Pour soutenir ces pays-là, point de mystère : il faut des sous. Combien ? Qui paiera ? Quand et comment ? Là aussi, les Etats les plus riches se regardent en chiens de faïence en se demandant qui fera le premier pas. Les ministres européens des Finances ne sont déjà pas parvenus à s’entendre sur le contenu de cette enveloppe financière et ont refilé le dossier aux chefs d’Etat et de gouvernement, qui devaient en discuter lors de leur rencontre des 29 et 30 octobre. La Commission européenne a chiffré l’aide mondiale nécessaire à 100 milliards d’euros par an, dont une part de 2 à 15 milliards à charge de l’Union européenne. Dans le meilleur des cas, cette aide devrait s’ajouter au financement de la coopération au développement et non pas le remplacer…

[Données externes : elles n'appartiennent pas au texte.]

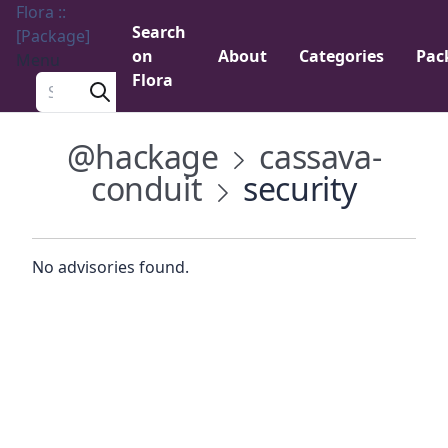
Flora ::
Search
[Package]
on
About
Categories
Pac
Menu
Flora
Search a package
@hackage
cassava-
conduit
security
No advisories found.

Les Européens ne sont pas davantage tombés d’accord sur le sort à réserver aux crédits d’émission de CO2 attribués aux pays de l’Est européen et restés inutilisés en raison du ralentissement économique provoqué par la crise. Ces Etats, parmi lesquels figurent la Hongrie et la Pologne, souhaitent les conserver pour les revendre plus tard avec une confortable plus-value. Une suggestion jugée inenvisageable par les autres Etats membres : accepter ces crédits dans le circuit reviendrait à donner un nouveau feu vert à des émissions de gaz à effet de serre alors qu’il est urgent de faire le contraire, disent-ils.

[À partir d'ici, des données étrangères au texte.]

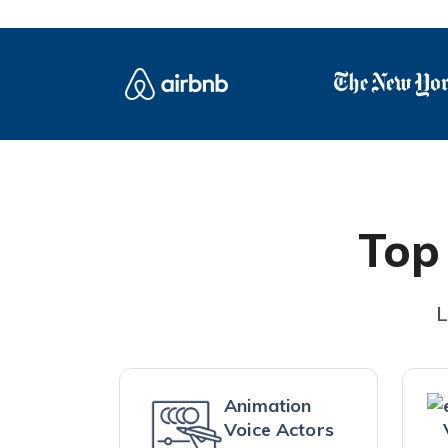
Top
L
Animation
Voice Actors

On le voit : le sommet de Copenhague ne manquera pas de piments. Ni de suspense. Ni de retournements de veste, sans doute. Mais il faudra que quelque chose s’y passe. Un signal sans ambiguïté qui amène une nouvelle façon de penser l’habitat, l’alimentation, les déplacements, la consommation. La vie sur la terre, en un mot, sans les énergies fossiles, le pétrole, le gaz, le charbon.  » Je suis désormais très inquiet quant aux chances de réussite de ce sommet, a lâché José Manuel Barroso, président de la Commission européenne. Si nous n’y mettons pas d’ordre, le projet de texte actuellement sur la table risque de devenir la lettre de suicide collectif la plus longue de l’histoire. « 

 » Les Russes pourraient faire tout capoter la dernière nuit « , redoute une experte proche du gouvernement belge. Ou les Japonais. On ne sait jamais…  » ça pourrait être drôle. ça ne l’est pas du tout.